Les témoins déposaient qu’autour de ces rayons
Des animaux ailés, bourdonnants, un peu longs,
De couleur fort tannée et tels que les Abeilles,
Avaient longtemps paru. Mais quoi ! dans les Frelons
Ces enseignes étaient pareilles.
La Guêpe, ne sachant que dire à ces raisons,
Fit enquête nouvelle, et pour plus de lumière
Entendit une fourmilière ;
Le point n’en put être éclairci,
De grâce, à quoi bon tout ceci?
Dit une Abeille fort prudente,
Depuis tantôt six mois que la cause est pendante,
Nous voici comme aux premiers jours ;
Pendant cela le miel se gâte.
Il est temps désormais que le Juge se hâte :
N’a-t-il point assez léché l’Ours?
Sans tant de contredits et d’interlocutoires,
Et de fatras, et de grimoires,
Travaillons, les Frelons et nous :
On verra qui sait faire avec un suc si doux
Des cellules si bien bâties.
Le refus des Frelons fit voir
Que cet art passait leur savoir :
Et la Guêpe adjugea le miel à leurs parties.

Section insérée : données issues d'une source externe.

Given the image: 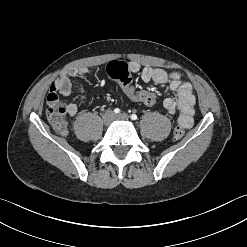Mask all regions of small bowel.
Segmentation results:
<instances>
[{"instance_id":"c3829d8e","label":"small bowel","mask_w":247,"mask_h":247,"mask_svg":"<svg viewBox=\"0 0 247 247\" xmlns=\"http://www.w3.org/2000/svg\"><path fill=\"white\" fill-rule=\"evenodd\" d=\"M128 69L131 73L140 72L141 79L144 82H154L160 85H166V90L177 93V100L166 98L163 101V108L170 114H179V124L184 128H190L194 122L195 96L190 82L183 80L178 72H167L161 68L144 67L136 62H130ZM92 72L84 67H72L61 74L51 86V90L67 98L75 94L71 78L90 75ZM67 115L72 117L77 113V106L73 103L63 102Z\"/></svg>"}]
</instances>
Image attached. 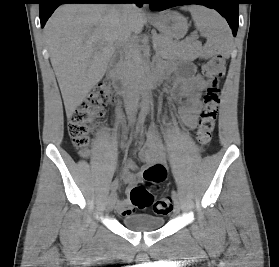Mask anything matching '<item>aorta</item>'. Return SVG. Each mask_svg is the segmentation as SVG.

Plût à Dieu qu’on réglât ainsi tous les procès !
Que des Turcs en cela l’on suivît la méthode !
Le simple sens commun nous tiendrait lieu de Code,
Il ne faudrait point tant de frais :
Au lieu qu’on nous mange, on nous gruge,
On nous mine par des longueurs ;
On fait tant à la fin que l’huître est pour le Juge,
Les écailles pour les plaideurs.
FABLE XXII
LE CHENE ET LE ROSEAU
Le Chêne un jour dit au Roseau :
« Vous avez bien sujet d’accuser la Nature ;
Un Roitelet pour vous est un pesant fardeau.
Le moindre vent qui d’aventure.
Fait rider la face de l’eau,
Vous oblige à baisser la tête :
Cependant que mon front, au Caucase pareil,
Non content d’arrêter les rayons du Soleil,
Brave l’effort de la tempête.
Tout vous est Aquilon ; tout me semble Zéphir.
Encore si vous naissiez à l’abri du feuillage
Dont je couvre le voisinage ;
Vous n’auriez pas tant à souffrir :
Je vous défendrais de l’orage ;
Mais vous naissez le plus souvent
Sur les humides bords des Royaumes du vent.
La Nature envers vous me semble bien injuste.
– Votre compassion, lui répondit l’Arbuste,
Part d’un bon naturel ; mais quittez ce souci.
Les vents me sont moins qu’à vous redoutables.
Je plie et ne romps pas. Vous avez jusqu’ici
Contre leurs coups épouvantables Résisté sans courber le dos ;
Mais attendons la fin. » Comme il disait ces mots
Du bout de l’horizon accourt avec furie
Le plus terrible des enfants
Que le Nord eût portés jusque-là dans ses flancs.
L’Arbre tient bon ; le Roseau plie :
Le vent redouble ses efforts,
Et fait si bien qu’il déracine
Celui de qui la tête au Ciel était voisine,
Et dont les pieds touchaient à l’empire des morts.